Krishnakumar Rangachari: For FY '24, the revenue growth, majority of it will come from our existing operations. The new block is getting commissioned in the later part of the first half -- towards the end of the first half of this year. And again, these new products, the volumes in the first year will be -- there will be trial volumes and things like that. So there won't be large volumes.

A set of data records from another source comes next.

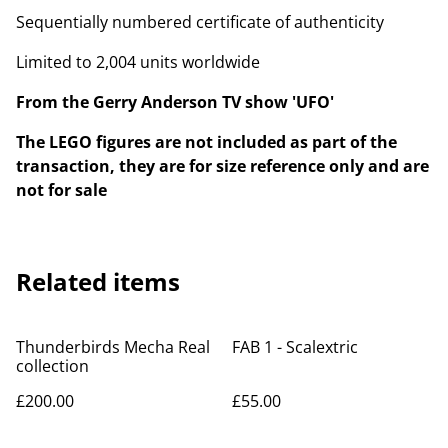
Sequentially numbered certificate of authenticity
Limited to 2,004 units worldwide
From the Gerry Anderson TV show 'UFO'
The LEGO figures are not included as part of the
transaction, they are for size reference only and are
not for sale
Related items
Thunderbirds Mecha Real
FAB 1 - Scalextric
collection
£200.00
£55.00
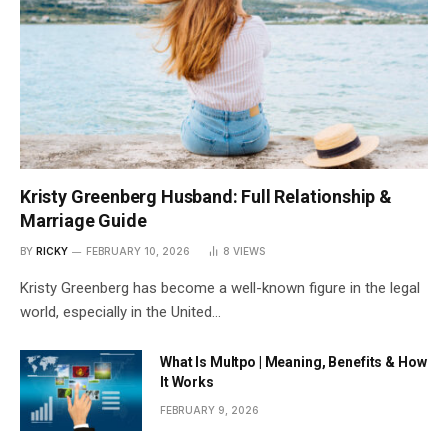
Kristy Greenberg Husband: Full Relationship &
Marriage Guide
BY
RICKY
FEBRUARY 10, 2026
8
VIEWS
Kristy Greenberg has become a well-known figure in the legal
world, especially in the United…
What Is Multpo | Meaning, Benefits & How
It Works
FEBRUARY 9, 2026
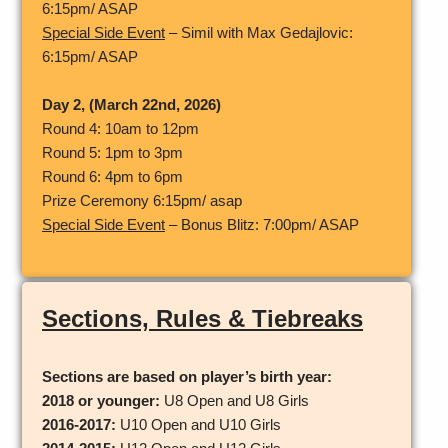
6:15pm/ ASAP
Special Side Event
– Simil with Max Gedajlovic:
6:15pm/ ASAP
Day 2, (March 22nd, 2026)
Round 4: 10am to 12pm
Round 5: 1pm to 3pm
Round 6: 4pm to 6pm
Prize Ceremony 6:15pm/ asap
Special Side Event
– Bonus Blitz: 7:00pm/ ASAP
Sections, Rules & Tiebreaks
Sections
are based on player’s birth year:
2018 or younger:
U8 Open and U8 Girls
2016-2017:
U10 Open and U10 Girls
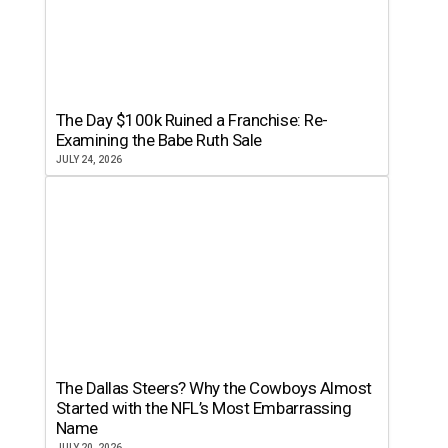
The Day $100k Ruined a Franchise: Re-
Examining the Babe Ruth Sale
JULY 24, 2026
The Dallas Steers? Why the Cowboys Almost
Started with the NFL’s Most Embarrassing
Name
JULY 20, 2026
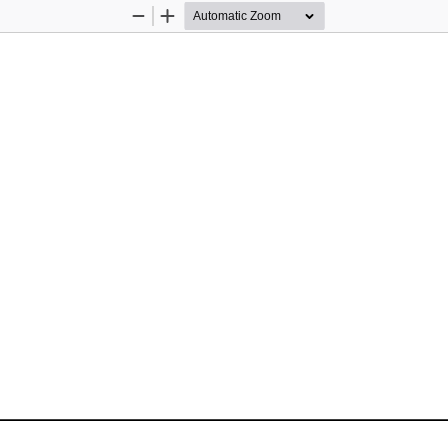
Zoom
Zoom
Out
In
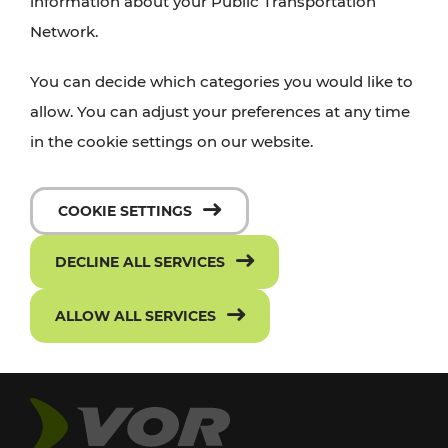
information about your Public Transportation
Network.
You can decide which categories you would like to
allow. You can adjust your preferences at any time
in the cookie settings on our website.
COOKIE SETTINGS
DECLINE ALL SERVICES
ALLOW ALL SERVICES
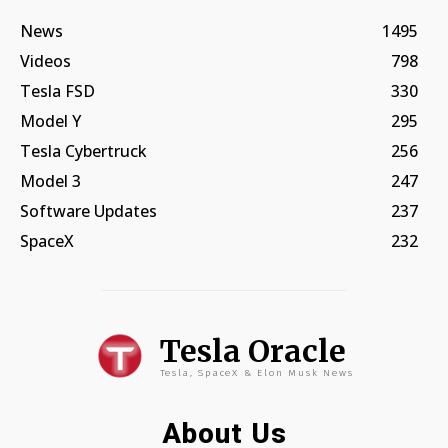
News
1495
Videos
798
Tesla FSD
330
Model Y
295
Tesla Cybertruck
256
Model 3
247
Software Updates
237
SpaceX
232
Tesla Oracle
Tesla, SpaceX & Elon Musk News
About Us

So in spite of that, we anticipate maybe a 10% to 15% growth in revenue in FY '24, but that number will be a lot higher in the following years once the new production block is completely operational, and we have a ramp-up of the volume of the products that we're bringing in.
Sanjesh Jain:
Got it. Second, on the stand-alone business, this quarter, the gross profit looks on the lower side considering that there was a significant improvement in the Suspension PVC. I think the Paste PVC would have followed the same. There is a INR70 crores sequential drop in the revenue of the specialty. And our gross profit declined sequentially by INR73 crores. That means that there has been sequentially no improvement in the Paste PVC. Were we sitting on a large inventory on EDC, which has sort of pushed the recovery in the Paste PVC?
Ramkumar Shankar:
Not really. It's not a question of inventory, though that did play a small role, but it was more of a question of the prices started reversing like I mentioned in the opening remarks by around March.
So whatever price increases that we rolled out in January, we had to more than give it away in March as the reversal happened. So that clearly hit us badly in terms of both prices and margins towards the end of the quarter. And meanwhile, the feedstock EDC prices, which increased following the increase in January, took some time to reverse.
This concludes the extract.